Just as important, the CBN has been explicit that recapitalisation is not the end goal.
The regulator says its focus is now moving toward ensuring that the strengthened capital base translates into “productive, well-targeted, and sustainable” credit, particularly to priority sectors that drive inclusive growth.
The new capital rules in plain English
Under the new framework announced in March 2024, minimum capital bases were reset as follows: ₦500 billion for commercial banks with international authorisation, ₦200 billion for national authorisation, and ₦50 billion for regional authorisation.
For existing banks, the CBN also clarified what counts toward meeting the requirement: paid-in capital (paid-up capital plus share premium). Items like bonus issues and certain reserves are not recognised for meeting the new minimum threshold. The compliance window runs from April 1, 2024 to March 31, 2026.
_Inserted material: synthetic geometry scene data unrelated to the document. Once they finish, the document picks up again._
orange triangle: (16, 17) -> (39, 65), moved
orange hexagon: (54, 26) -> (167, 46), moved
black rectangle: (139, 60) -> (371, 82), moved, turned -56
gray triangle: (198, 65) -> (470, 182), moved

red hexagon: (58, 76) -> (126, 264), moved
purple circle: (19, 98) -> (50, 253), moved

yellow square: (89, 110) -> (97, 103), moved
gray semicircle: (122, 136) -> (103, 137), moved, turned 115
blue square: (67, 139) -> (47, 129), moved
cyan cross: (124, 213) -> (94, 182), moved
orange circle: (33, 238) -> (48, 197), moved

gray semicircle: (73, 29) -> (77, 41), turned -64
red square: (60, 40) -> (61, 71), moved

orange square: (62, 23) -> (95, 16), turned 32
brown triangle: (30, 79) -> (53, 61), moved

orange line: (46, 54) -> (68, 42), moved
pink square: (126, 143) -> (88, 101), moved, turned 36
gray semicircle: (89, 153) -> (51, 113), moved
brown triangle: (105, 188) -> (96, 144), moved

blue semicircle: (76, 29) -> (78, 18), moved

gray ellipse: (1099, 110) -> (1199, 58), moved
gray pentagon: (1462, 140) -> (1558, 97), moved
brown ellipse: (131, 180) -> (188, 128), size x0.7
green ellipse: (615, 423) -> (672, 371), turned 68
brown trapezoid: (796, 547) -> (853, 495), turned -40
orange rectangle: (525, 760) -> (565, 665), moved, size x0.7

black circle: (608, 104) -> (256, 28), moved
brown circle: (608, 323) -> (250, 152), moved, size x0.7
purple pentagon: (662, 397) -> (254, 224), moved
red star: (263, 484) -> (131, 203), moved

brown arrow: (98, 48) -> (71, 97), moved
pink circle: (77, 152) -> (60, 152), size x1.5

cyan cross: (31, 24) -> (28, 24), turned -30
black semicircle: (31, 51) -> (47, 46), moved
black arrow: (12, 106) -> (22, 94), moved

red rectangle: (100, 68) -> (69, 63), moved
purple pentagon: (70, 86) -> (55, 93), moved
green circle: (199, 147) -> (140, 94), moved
Banks reported as having met the new requirements
Based on reporting from the recapitalisation update (covering banks meeting thresholds for international, national, or regional licences), the 20 banks listed as compliant are:
- Access Bank Plc
- Zenith Bank Plc
- United Bank for Africa (UBA) Plc
- Fidelity Bank Plc
- Guaranty Trust Bank / GTCO
- First HoldCo Plc / First Bank of Nigeria
- Ecobank Nigeria
- Citibank Nigeria Limited
- Stanbic IBTC Bank
- Wema Bank Plc
- Premium Trust Bank
- Globus Bank
- Providus Bank
- Lotus Bank
- Jaiz Bank
- Unity Bank (via merger structure referenced in the report)
- Polaris Bank
- The Alternative Bank (AltBank)
- Sterling Bank / Sterling Financial Holdings
- Nova Bank
Compliance is only step one: CBN’s warning to the banks
The apex bank’s position is that recapitalisation must show up in the real economy, through cheaper and broader credit access, particularly for SMEs.
To enforce that outcome, the CBN says it has been strengthening regulatory oversight and deploying technology-driven monitoring to track how banks deploy their enhanced capital, with a readiness to intervene where needed.
The CBN also points to a wider development finance gap: Nigeria’s funding needs for critical sectors are estimated far above what existing development finance institutions can cover, which is why the strategy increasingly emphasises mobilising private capital locally and internationally.
What happens next – capital raises, restructuring and likely mergers
With the deadline fixed for March 31, 2026, banks that are not yet fully compliant have limited options: raise fresh equity, attract strategic investors, pursue mergers, or adjust licence scope where applicable.
And consolidation is already in the conversation. A sector outlook by rating firm DataPro projects that at least three bank mergers could happen in early 2026 as smaller lenders scramble to meet the recapitalisation deadline.